One hundred years ago international arbitration was viewed as the great hope for world peace. No international tribunals were yet in existence, but the Permanent Court of Arbitration was up and running and having an extremely successful first decade. There was one key problem with the world of arbitration at that time: the corpus of international law. There were effective procedures for resolving international disputes, but there was inadequate law to resolve those disputes.
That dilemma was nicely summarized by Georg Hagerup in the Nobel Peace Prize Lecture that he gave on August 24, 1912 on behalf of the Institute of International Law:
It is my opinion that the truly pacifistic movement has no more dangerous enemies than those who believe that they can anticipate natural developments and who try to persuade people to tackle the lofty summit of universal peace by a sort of “flight of Icarus” which would inevitably end, I fear, as sadly as did Icarus himself…. Some people are convinced that universal compulsory arbitration in international relations is such an aircraft, just the one to carry us safely into the reign of perpetual peace. I must say frankly that this is a fatal misconception far removed from the true facts of international life. No one will deny that arbitration is an effective instrument for settling many kinds of international disputes, and the ever increasing use of it in our time is one of the most heartening and most promising facets of modern international life…. We must not lose sight of the fact that international jurisdiction must necessarily take the same role in relations between nations that tribunals play in disputes between individuals. Such jurisdiction is a means of resolving questions of law. However, the time is still a long way off when all civilized nations, large as well as small, will be ready to submit to arbitration questions of interests, especially of vitally important interests…. Those who do not realize that, in the present state of mankind, arbitration is incapable of avoiding or resolving large-scale international conflicts of interests, lay themselves open to cruel disillusionment. Not until the day when international life in its entirety is governed by the principles of law and justice, will it be possible to apply arbitration, universally and without exception, to the relations between nations…. The advance of international law is the basis necessary to all efforts for peace and justice in international relations.

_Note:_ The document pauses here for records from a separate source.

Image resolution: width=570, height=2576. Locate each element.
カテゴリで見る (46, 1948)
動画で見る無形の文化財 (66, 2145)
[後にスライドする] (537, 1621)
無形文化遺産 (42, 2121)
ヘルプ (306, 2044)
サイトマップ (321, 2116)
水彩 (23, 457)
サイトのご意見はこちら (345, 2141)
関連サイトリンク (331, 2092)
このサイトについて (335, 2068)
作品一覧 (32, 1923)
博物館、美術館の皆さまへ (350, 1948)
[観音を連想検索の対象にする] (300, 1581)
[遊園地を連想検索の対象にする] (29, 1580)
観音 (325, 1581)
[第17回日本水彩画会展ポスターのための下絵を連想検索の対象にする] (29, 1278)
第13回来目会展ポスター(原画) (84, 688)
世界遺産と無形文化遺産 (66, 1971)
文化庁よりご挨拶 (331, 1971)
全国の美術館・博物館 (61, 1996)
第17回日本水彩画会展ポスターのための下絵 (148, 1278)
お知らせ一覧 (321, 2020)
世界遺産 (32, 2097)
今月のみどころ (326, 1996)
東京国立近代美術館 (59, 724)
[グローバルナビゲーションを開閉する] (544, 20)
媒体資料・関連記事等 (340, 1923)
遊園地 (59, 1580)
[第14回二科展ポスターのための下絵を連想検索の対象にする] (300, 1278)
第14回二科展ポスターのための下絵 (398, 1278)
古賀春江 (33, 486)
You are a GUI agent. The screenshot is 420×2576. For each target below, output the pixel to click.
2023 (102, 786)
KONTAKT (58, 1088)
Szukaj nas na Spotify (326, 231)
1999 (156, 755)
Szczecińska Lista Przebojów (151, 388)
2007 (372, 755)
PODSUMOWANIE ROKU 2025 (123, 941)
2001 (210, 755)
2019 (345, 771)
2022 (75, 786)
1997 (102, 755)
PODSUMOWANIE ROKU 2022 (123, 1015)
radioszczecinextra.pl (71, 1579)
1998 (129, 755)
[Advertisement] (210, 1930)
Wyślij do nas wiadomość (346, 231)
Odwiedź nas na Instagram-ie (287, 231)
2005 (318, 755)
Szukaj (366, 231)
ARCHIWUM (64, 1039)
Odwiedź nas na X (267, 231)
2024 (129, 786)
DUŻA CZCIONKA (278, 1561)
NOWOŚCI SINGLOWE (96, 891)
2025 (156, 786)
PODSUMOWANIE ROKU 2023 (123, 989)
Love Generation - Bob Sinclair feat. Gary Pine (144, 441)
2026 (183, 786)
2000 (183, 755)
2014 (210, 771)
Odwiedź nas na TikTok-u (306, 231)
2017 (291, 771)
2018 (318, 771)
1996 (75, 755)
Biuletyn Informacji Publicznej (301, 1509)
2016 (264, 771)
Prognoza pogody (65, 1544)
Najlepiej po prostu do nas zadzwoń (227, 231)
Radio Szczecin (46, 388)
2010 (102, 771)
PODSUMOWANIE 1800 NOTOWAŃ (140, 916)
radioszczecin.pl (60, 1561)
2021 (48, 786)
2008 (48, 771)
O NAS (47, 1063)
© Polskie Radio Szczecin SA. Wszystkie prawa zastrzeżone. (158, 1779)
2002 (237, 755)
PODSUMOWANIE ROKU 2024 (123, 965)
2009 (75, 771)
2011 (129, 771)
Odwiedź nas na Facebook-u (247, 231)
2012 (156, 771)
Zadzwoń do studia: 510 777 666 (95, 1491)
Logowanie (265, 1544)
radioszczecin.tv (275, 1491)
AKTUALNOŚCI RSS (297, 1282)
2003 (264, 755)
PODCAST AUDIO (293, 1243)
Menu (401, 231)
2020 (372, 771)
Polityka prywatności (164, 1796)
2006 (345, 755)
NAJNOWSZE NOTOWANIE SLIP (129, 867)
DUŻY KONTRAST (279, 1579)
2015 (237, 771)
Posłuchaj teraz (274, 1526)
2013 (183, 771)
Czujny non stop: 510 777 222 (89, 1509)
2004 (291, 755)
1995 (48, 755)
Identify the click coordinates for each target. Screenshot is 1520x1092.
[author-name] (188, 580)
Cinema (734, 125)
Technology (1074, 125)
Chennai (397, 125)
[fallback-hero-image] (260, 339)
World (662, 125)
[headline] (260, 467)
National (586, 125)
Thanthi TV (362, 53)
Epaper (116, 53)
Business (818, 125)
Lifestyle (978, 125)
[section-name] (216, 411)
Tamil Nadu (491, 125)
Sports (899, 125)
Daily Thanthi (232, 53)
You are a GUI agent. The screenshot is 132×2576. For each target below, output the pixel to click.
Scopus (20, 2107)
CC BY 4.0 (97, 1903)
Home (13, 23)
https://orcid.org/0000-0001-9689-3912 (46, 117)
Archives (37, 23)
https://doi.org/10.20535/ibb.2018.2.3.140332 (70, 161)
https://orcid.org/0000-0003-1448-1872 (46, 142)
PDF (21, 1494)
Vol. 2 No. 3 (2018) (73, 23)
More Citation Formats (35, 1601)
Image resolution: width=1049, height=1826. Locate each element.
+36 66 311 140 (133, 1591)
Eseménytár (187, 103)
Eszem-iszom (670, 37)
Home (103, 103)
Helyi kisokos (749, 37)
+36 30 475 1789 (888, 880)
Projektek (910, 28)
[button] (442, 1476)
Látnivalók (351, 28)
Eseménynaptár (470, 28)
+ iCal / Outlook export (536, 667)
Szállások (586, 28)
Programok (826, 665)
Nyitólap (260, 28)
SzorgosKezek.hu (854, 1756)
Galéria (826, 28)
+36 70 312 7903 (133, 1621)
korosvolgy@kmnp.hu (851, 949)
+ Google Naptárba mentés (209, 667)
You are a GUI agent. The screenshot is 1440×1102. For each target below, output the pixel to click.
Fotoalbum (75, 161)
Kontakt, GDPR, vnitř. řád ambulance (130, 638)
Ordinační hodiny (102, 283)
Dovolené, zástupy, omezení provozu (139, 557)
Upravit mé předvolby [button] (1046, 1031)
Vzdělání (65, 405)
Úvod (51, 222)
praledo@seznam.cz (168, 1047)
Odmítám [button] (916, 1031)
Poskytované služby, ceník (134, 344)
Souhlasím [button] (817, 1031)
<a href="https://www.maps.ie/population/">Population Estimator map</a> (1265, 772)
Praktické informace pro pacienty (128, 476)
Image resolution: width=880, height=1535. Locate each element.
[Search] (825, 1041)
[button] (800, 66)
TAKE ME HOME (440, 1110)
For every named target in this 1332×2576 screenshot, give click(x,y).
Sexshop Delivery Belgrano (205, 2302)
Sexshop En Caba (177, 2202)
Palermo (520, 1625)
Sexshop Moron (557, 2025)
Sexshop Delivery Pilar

That quote is fascinating to me, precisely because it seems we have now reached the point in history when virtually every dispute in international relations can be resolved by recourse to law through international dispute resolution. Can one think of an arena of international relations in which there is not some law on point that an international adjudicator can marshal to resolve the dispute? It may be treaty law, customary international law, general principles derived from municipal law, or domestic law. There are ambiguities and inconsistencies to be sure, but a complete absence of law?
Every private or public agreement that commits the parties to resolve international disputes peacefully through an adjudicative process bears witness to the confidence that law exists and can be called up to resolve the dispute. Every arbitration appointment is a quiet voice of confidence by the arbitrator that there is some law he or she can call upon to govern the dispute. And every decision reached by that arbitrator is one more stitch in the fabric of international law.
That is a remarkable achievement in the spate of a century. In the course of a few generations we have come from a world where international relations was principally governed by interests to a world where it is principally governed by law. Not every dispute is resolved peacefully, but almost every dispute could be resolved peacefully by recourse to adjudicators applying law to facts.
A century ago the wings of international relations were made of wax, and the fate of Icarus was cruel disillusionment. Now those wings are tightly knit together through the bonds of law, and perhaps there is a new ending to the story. The modern-day Icarus is overjoyed as the wind rushes through his hair and he beats his wings wildly as he ascends higher and higher. He cannot hear his father far below yelling, “Stop, stop you are going to high! Your wings will melt!” He feels the warmth of the sun in his face. His wings hold firm.